*EXERCISE DETAILS*: Make an exact copy of the records that follow, with each picture omitted.

*SOURCE DATA*:
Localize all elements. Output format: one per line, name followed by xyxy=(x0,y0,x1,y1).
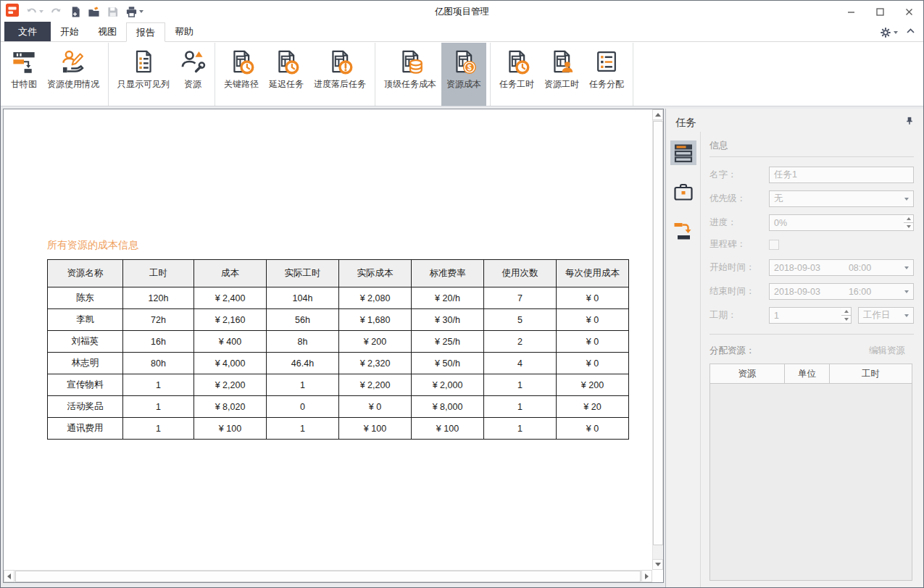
visible-columns-icon xyxy=(130,49,157,75)
redo-button[interactable] xyxy=(50,6,62,18)
ribbon-button-label: 延迟任务 xyxy=(269,78,304,91)
table-cell: ¥ 20 xyxy=(557,396,629,418)
tab-report[interactable]: 报告 xyxy=(126,22,165,42)
ribbon-button-doc-clock[interactable]: 延迟任务 xyxy=(264,43,309,106)
tab-home[interactable]: 开始 xyxy=(51,22,88,41)
vertical-scroll-thumb[interactable] xyxy=(653,121,663,545)
ribbon-button-doc-clock[interactable]: 关键路径 xyxy=(219,43,264,106)
table-cell: 1 xyxy=(484,418,557,440)
print-button[interactable] xyxy=(125,6,143,18)
tab-help[interactable]: 帮助 xyxy=(165,22,203,41)
ribbon-button-visible-columns[interactable]: 只显示可见列 xyxy=(112,43,175,106)
table-cell: 7 xyxy=(484,287,557,309)
print-dropdown-caret-icon[interactable] xyxy=(139,10,143,13)
start-time-label: 开始时间： xyxy=(709,261,769,274)
section-title: 信息 xyxy=(709,139,914,154)
caret-down-icon xyxy=(907,225,911,228)
subtask-tab-button[interactable] xyxy=(670,219,696,243)
table-cell: ¥ 0 xyxy=(557,309,629,331)
ribbon-button-doc-person[interactable]: 资源工时 xyxy=(539,43,584,106)
column-header: 工时 xyxy=(123,260,194,287)
scroll-down-button[interactable] xyxy=(652,559,663,570)
progress-input[interactable]: 0% xyxy=(769,214,904,231)
scroll-right-button[interactable] xyxy=(641,570,652,582)
scroll-up-button[interactable] xyxy=(652,109,663,120)
app-window: 亿图项目管理 文件 开始 视图 报告 帮助 甘特图资源使用情况只显示可见列资源关… xyxy=(0,0,924,588)
edit-resource-link[interactable]: 编辑资源 xyxy=(869,345,914,357)
duration-unit-select[interactable]: 工作日 xyxy=(858,307,914,324)
column-header: 标准费率 xyxy=(412,260,484,287)
save-button[interactable] xyxy=(107,6,119,18)
table-cell: 120h xyxy=(123,287,194,309)
assign-resource-label: 分配资源： xyxy=(709,345,755,357)
ribbon-button-resource-usage[interactable]: 资源使用情况 xyxy=(42,43,104,106)
resource-usage-icon xyxy=(60,49,86,75)
quick-access-toolbar xyxy=(1,4,143,20)
work-tab-button[interactable] xyxy=(670,180,696,204)
ribbon-button-doc-coins[interactable]: 顶级任务成本 xyxy=(379,43,441,106)
start-time-picker[interactable]: 2018-09-0308:00 xyxy=(769,259,914,276)
tab-file[interactable]: 文件 xyxy=(4,22,51,41)
column-header: 实际成本 xyxy=(339,260,412,287)
ribbon-button-label: 资源使用情况 xyxy=(47,78,99,91)
ribbon-button-doc-alert[interactable]: 进度落后任务 xyxy=(309,43,371,106)
open-file-button[interactable] xyxy=(88,6,100,18)
gantt-icon xyxy=(11,49,37,75)
milestone-checkbox[interactable] xyxy=(769,240,779,250)
spin-down-button[interactable] xyxy=(841,316,852,324)
end-time-picker[interactable]: 2018-09-0316:00 xyxy=(769,283,914,300)
undo-button[interactable] xyxy=(25,6,43,18)
spin-down-button[interactable] xyxy=(904,223,914,231)
duration-label: 工期： xyxy=(709,309,769,322)
resource-cost-table: 资源名称工时成本实际工时实际成本标准费率使用次数每次使用成本陈东120h¥ 2,… xyxy=(47,259,629,440)
assigned-resource-table: 资源 单位 工时 xyxy=(709,364,912,384)
close-button[interactable] xyxy=(894,1,923,22)
doc-person-icon xyxy=(549,49,575,75)
table-cell: 72h xyxy=(123,309,194,331)
new-file-button[interactable] xyxy=(69,6,81,18)
horizontal-scroll-thumb[interactable] xyxy=(15,571,641,582)
table-cell: ¥ 0 xyxy=(557,418,629,440)
collapse-ribbon-button[interactable] xyxy=(905,25,916,39)
table-cell: 李凯 xyxy=(48,309,123,331)
briefcase-icon xyxy=(673,181,694,203)
tab-view[interactable]: 视图 xyxy=(88,22,126,41)
column-header: 使用次数 xyxy=(484,260,557,287)
scroll-left-button[interactable] xyxy=(4,570,14,582)
column-header-unit: 单位 xyxy=(785,364,830,384)
table-cell: ¥ 2,080 xyxy=(339,287,412,309)
ribbon-button-doc-dollar[interactable]: $资源成本 xyxy=(441,43,486,106)
app-logo-icon[interactable] xyxy=(6,4,19,20)
maximize-button[interactable] xyxy=(865,1,894,22)
duration-input[interactable]: 1 xyxy=(769,307,841,324)
vertical-scrollbar[interactable] xyxy=(652,109,663,570)
settings-gear-button[interactable] xyxy=(880,27,898,38)
duration-spinner xyxy=(841,307,852,324)
doc-clock-icon xyxy=(228,49,254,75)
pin-button[interactable] xyxy=(904,116,915,129)
table-cell: 16h xyxy=(123,331,194,353)
table-row: 林志明80h¥ 4,00046.4h¥ 2,320¥ 50/h4¥ 0 xyxy=(48,353,629,374)
horizontal-scrollbar[interactable] xyxy=(4,570,652,582)
ribbon-button-assign-list[interactable]: 任务分配 xyxy=(584,43,629,106)
ribbon-button-label: 资源 xyxy=(184,78,201,91)
svg-text:$: $ xyxy=(467,64,472,72)
resource-wrench-icon xyxy=(180,49,206,75)
undo-dropdown-caret-icon[interactable] xyxy=(39,10,43,13)
doc-coins-icon xyxy=(397,49,423,75)
table-cell: ¥ 100 xyxy=(339,418,412,440)
ribbon-button-label: 顶级任务成本 xyxy=(384,78,436,91)
ribbon-group: 只显示可见列资源 xyxy=(109,43,215,106)
ribbon-button-gantt[interactable]: 甘特图 xyxy=(6,43,42,106)
arrow-left-icon xyxy=(7,574,11,579)
column-header-hours: 工时 xyxy=(830,364,912,384)
info-tab-button[interactable] xyxy=(670,140,696,165)
spin-up-button[interactable] xyxy=(904,214,914,223)
ribbon-button-resource-wrench[interactable]: 资源 xyxy=(175,43,211,106)
ribbon-button-doc-clock[interactable]: 任务工时 xyxy=(494,43,539,106)
gear-icon xyxy=(880,27,891,38)
priority-select[interactable]: 无 xyxy=(769,190,914,207)
name-input[interactable]: 任务1 xyxy=(769,167,914,183)
minimize-button[interactable] xyxy=(836,1,865,22)
spin-up-button[interactable] xyxy=(841,307,852,316)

*SOLUTION FOR THIS TASK*:
Localize all elements. Output format: one per line, name followed by xyxy=(x0,y0,x1,y1).
visible-columns-icon xyxy=(130,49,157,75)
redo-button[interactable] xyxy=(50,6,62,18)
ribbon-button-label: 延迟任务 xyxy=(269,78,304,91)
table-cell: ¥ 20 xyxy=(557,396,629,418)
tab-report[interactable]: 报告 xyxy=(126,22,165,42)
ribbon-button-doc-clock[interactable]: 延迟任务 xyxy=(264,43,309,106)
tab-home[interactable]: 开始 xyxy=(51,22,88,41)
vertical-scroll-thumb[interactable] xyxy=(653,121,663,545)
ribbon-button-doc-clock[interactable]: 关键路径 xyxy=(219,43,264,106)
table-cell: 1 xyxy=(484,418,557,440)
print-button[interactable] xyxy=(125,6,143,18)
tab-help[interactable]: 帮助 xyxy=(165,22,203,41)
ribbon-button-visible-columns[interactable]: 只显示可见列 xyxy=(112,43,175,106)
table-cell: 7 xyxy=(484,287,557,309)
print-dropdown-caret-icon[interactable] xyxy=(139,10,143,13)
start-time-label: 开始时间： xyxy=(709,261,769,274)
section-title: 信息 xyxy=(709,139,914,154)
caret-down-icon xyxy=(907,225,911,228)
subtask-tab-button[interactable] xyxy=(670,219,696,243)
table-cell: ¥ 0 xyxy=(557,309,629,331)
ribbon-button-doc-person[interactable]: 资源工时 xyxy=(539,43,584,106)
column-header: 工时 xyxy=(123,260,194,287)
scroll-down-button[interactable] xyxy=(652,559,663,570)
progress-input[interactable]: 0% xyxy=(769,214,904,231)
scroll-right-button[interactable] xyxy=(641,570,652,582)
scroll-up-button[interactable] xyxy=(652,109,663,120)
app-window: 亿图项目管理 文件 开始 视图 报告 帮助 甘特图资源使用情况只显示可见列资源关… xyxy=(0,0,924,588)
edit-resource-link[interactable]: 编辑资源 xyxy=(869,345,914,357)
duration-unit-select[interactable]: 工作日 xyxy=(858,307,914,324)
column-header: 标准费率 xyxy=(412,260,484,287)
save-button[interactable] xyxy=(107,6,119,18)
table-cell: 120h xyxy=(123,287,194,309)
assign-resource-label: 分配资源： xyxy=(709,345,755,357)
ribbon-button-resource-usage[interactable]: 资源使用情况 xyxy=(42,43,104,106)
resource-usage-icon xyxy=(60,49,86,75)
quick-access-toolbar xyxy=(1,4,143,20)
work-tab-button[interactable] xyxy=(670,180,696,204)
ribbon-button-doc-coins[interactable]: 顶级任务成本 xyxy=(379,43,441,106)
start-time-picker[interactable]: 2018-09-0308:00 xyxy=(769,259,914,276)
tab-file[interactable]: 文件 xyxy=(4,22,51,41)
column-header: 实际成本 xyxy=(339,260,412,287)
ribbon-button-label: 资源使用情况 xyxy=(47,78,99,91)
ribbon-button-doc-alert[interactable]: 进度落后任务 xyxy=(309,43,371,106)
open-file-button[interactable] xyxy=(88,6,100,18)
gantt-icon xyxy=(11,49,37,75)
milestone-checkbox[interactable] xyxy=(769,240,779,250)
spin-down-button[interactable] xyxy=(841,316,852,324)
end-time-picker[interactable]: 2018-09-0316:00 xyxy=(769,283,914,300)
undo-button[interactable] xyxy=(25,6,43,18)
spin-down-button[interactable] xyxy=(904,223,914,231)
duration-label: 工期： xyxy=(709,309,769,322)
resource-cost-table: 资源名称工时成本实际工时实际成本标准费率使用次数每次使用成本陈东120h¥ 2,… xyxy=(47,259,629,440)
assigned-resource-table: 资源 单位 工时 xyxy=(709,364,912,384)
close-button[interactable] xyxy=(894,1,923,22)
doc-person-icon xyxy=(549,49,575,75)
table-cell: 72h xyxy=(123,309,194,331)
new-file-button[interactable] xyxy=(69,6,81,18)
horizontal-scroll-thumb[interactable] xyxy=(15,571,641,582)
table-cell: ¥ 0 xyxy=(557,418,629,440)
collapse-ribbon-button[interactable] xyxy=(905,25,916,39)
table-cell: 李凯 xyxy=(48,309,123,331)
briefcase-icon xyxy=(673,181,694,203)
tab-view[interactable]: 视图 xyxy=(88,22,126,41)
column-header: 使用次数 xyxy=(484,260,557,287)
scroll-left-button[interactable] xyxy=(4,570,14,582)
column-header-unit: 单位 xyxy=(785,364,830,384)
table-cell: ¥ 2,080 xyxy=(339,287,412,309)
ribbon-button-doc-dollar[interactable]: $资源成本 xyxy=(441,43,486,106)
app-logo-icon[interactable] xyxy=(6,4,19,20)
maximize-button[interactable] xyxy=(865,1,894,22)
duration-input[interactable]: 1 xyxy=(769,307,841,324)
vertical-scrollbar[interactable] xyxy=(652,109,663,570)
settings-gear-button[interactable] xyxy=(880,27,898,38)
duration-spinner xyxy=(841,307,852,324)
doc-clock-icon xyxy=(228,49,254,75)
pin-button[interactable] xyxy=(904,116,915,129)
table-cell: 16h xyxy=(123,331,194,353)
table-row: 林志明80h¥ 4,00046.4h¥ 2,320¥ 50/h4¥ 0 xyxy=(48,353,629,374)
horizontal-scrollbar[interactable] xyxy=(4,570,652,582)
ribbon-button-assign-list[interactable]: 任务分配 xyxy=(584,43,629,106)
ribbon-button-label: 资源 xyxy=(184,78,201,91)
svg-text:$: $ xyxy=(467,64,472,72)
resource-wrench-icon xyxy=(180,49,206,75)
undo-dropdown-caret-icon[interactable] xyxy=(39,10,43,13)
doc-coins-icon xyxy=(397,49,423,75)
table-cell: ¥ 100 xyxy=(339,418,412,440)
ribbon-button-label: 顶级任务成本 xyxy=(384,78,436,91)
ribbon-group: 只显示可见列资源 xyxy=(109,43,215,106)
ribbon-button-gantt[interactable]: 甘特图 xyxy=(6,43,42,106)
arrow-left-icon xyxy=(7,574,11,579)
column-header-hours: 工时 xyxy=(830,364,912,384)
info-tab-button[interactable] xyxy=(670,140,696,165)
spin-up-button[interactable] xyxy=(904,214,914,223)
ribbon-button-resource-wrench[interactable]: 资源 xyxy=(175,43,211,106)
ribbon-button-doc-clock[interactable]: 任务工时 xyxy=(494,43,539,106)
gear-icon xyxy=(880,27,891,38)
priority-select[interactable]: 无 xyxy=(769,190,914,207)
name-input[interactable]: 任务1 xyxy=(769,167,914,183)
minimize-button[interactable] xyxy=(836,1,865,22)
spin-up-button[interactable] xyxy=(841,307,852,316)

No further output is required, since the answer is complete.